22 июля. Суббота (продолжение)
Не заметил, как задремал. Лежал на кровати, пытался читать газету - и поплыл, поплыл... Это был не сон, а то сладкое забытье, когда каждую секунду имеешь власть проснуться и ощущаешь томление те та, покрытого испариной, и мгновенные, более отчетливые, чем во сне, видения перемежаются мыслью. В таком состоянии можно усилием воли продолжать один и тот же сон до бесконечности. Парение в подкорке - вот как я это называю. Дивное осознанное скольжение в небытии, в мире зрительных образов, но не звуков. Любой звук только помеха. Божественная глухота. Приобщение к тайнам мистицизма. Парад теней.
Ay, ay! Не уходи, мой друг, останься, так близко, хорошо...
Наталья Олеговна куталась в домашний халатик с завязками на спине. Она изображала какой-то танец, а я гонялся за ней, пытаясь ухватить кончики тесемок.
Перестань, Натали, тебе не идет. Ты взрослая, современная женщина, терапевт. Дай развязать халатик, побудь спокойной! Куда там! Расшалилась, расплясалась- лицо резвое, веселое, хищное - и в слезах. Почему ты плачешь, Наталья? Ах, бедняжка, плачет! Какой дьявол заставляет тебя так кружиться, упадешь.
При твоей-то координации, разве можно. Ну, куда ты?
Дай поцеловать, утешить, Наталья! Догоню, постой!
Не спеши так. Я устал, задыхаюсь, пропадем. Рук моих не хватает... Погоди, Наталья! Не плачь, не плачь!..

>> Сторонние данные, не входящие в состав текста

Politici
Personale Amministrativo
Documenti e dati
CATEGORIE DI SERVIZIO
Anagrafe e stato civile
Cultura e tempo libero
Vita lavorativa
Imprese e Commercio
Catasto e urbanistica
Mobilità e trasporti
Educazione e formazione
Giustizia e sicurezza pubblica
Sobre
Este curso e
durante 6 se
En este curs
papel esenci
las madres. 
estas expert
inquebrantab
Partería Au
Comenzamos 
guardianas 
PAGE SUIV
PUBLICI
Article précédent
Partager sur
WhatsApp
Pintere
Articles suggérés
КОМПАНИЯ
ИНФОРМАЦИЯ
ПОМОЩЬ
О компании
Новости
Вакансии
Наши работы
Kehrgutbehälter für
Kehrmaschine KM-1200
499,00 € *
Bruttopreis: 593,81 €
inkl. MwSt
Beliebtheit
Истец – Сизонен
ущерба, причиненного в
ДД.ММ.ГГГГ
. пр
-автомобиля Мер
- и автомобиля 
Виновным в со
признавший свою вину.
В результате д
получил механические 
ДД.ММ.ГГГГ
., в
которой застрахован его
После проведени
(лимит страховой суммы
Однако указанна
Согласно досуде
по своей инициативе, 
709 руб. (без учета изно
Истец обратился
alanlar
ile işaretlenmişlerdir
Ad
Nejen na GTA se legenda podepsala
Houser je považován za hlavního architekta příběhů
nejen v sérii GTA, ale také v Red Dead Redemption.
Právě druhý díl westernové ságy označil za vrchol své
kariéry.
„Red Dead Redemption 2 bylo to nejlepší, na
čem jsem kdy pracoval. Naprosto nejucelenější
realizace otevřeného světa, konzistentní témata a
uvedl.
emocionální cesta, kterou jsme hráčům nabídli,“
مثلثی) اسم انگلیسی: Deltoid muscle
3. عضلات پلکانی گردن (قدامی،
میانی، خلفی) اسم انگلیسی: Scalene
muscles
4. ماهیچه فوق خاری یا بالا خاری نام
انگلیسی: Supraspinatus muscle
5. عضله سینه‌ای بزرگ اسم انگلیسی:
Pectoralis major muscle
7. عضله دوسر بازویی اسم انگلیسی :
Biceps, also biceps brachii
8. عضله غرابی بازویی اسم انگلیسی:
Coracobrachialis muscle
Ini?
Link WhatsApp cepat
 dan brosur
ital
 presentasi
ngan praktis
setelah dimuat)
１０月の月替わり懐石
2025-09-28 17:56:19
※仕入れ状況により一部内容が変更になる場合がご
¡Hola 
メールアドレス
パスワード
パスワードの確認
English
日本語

Она поворачивается и идет ко мне - вот она. Я чувствую ее, но больше не вижу. Я чувствую знакомую тяжесть, но не знаю - она ли это. А вдруг не она? Обман, обман. Да что же это, в конце концов. Проникла в грудь, растворилась - ни лица, ни слез. Где ты? Отзовись! Ах, у этого сна не может быть голоса. Пропали мы, Наталья, пропали мы. И ты и я. Упали и пропали. Летим, не дышим - помирать тяжко, сыро. Погоди чуток. Видишь, левая рука не гнется от сердечной боли. О-о, какой взрыв! Как все разорвалось, и дым, туман - ничего не видно. Останься, друг мой, покажись еще разок. Дай тяжесть твою. Дай приникнуть к тебе, не ускользай!..
Когда я очнулся, было ровно семь часов. Некоторое время я еще улавливал присутствие Натальи в комнате, вдыхал запах ее халатика, - так меломан тянется сердцем за последней нотой, которая глухо дребезжит где-то в люстрах.
"Что ж, - подумал я, - пора отчаливать, собираться потихоньку. Командировка, видимо, окончилась. На предприятие тебя больше не пустят, голубчик".
Собственно, мне и незачем было идти на предприятие. Надо забрать письмо у Прохорова - его таинственную депешу - да попрощаться с новыми знакомыми. Попрощаться можно по телефону. Что еще? Заказать билет, уложить чемодан, выспаться как следует. Вот и все.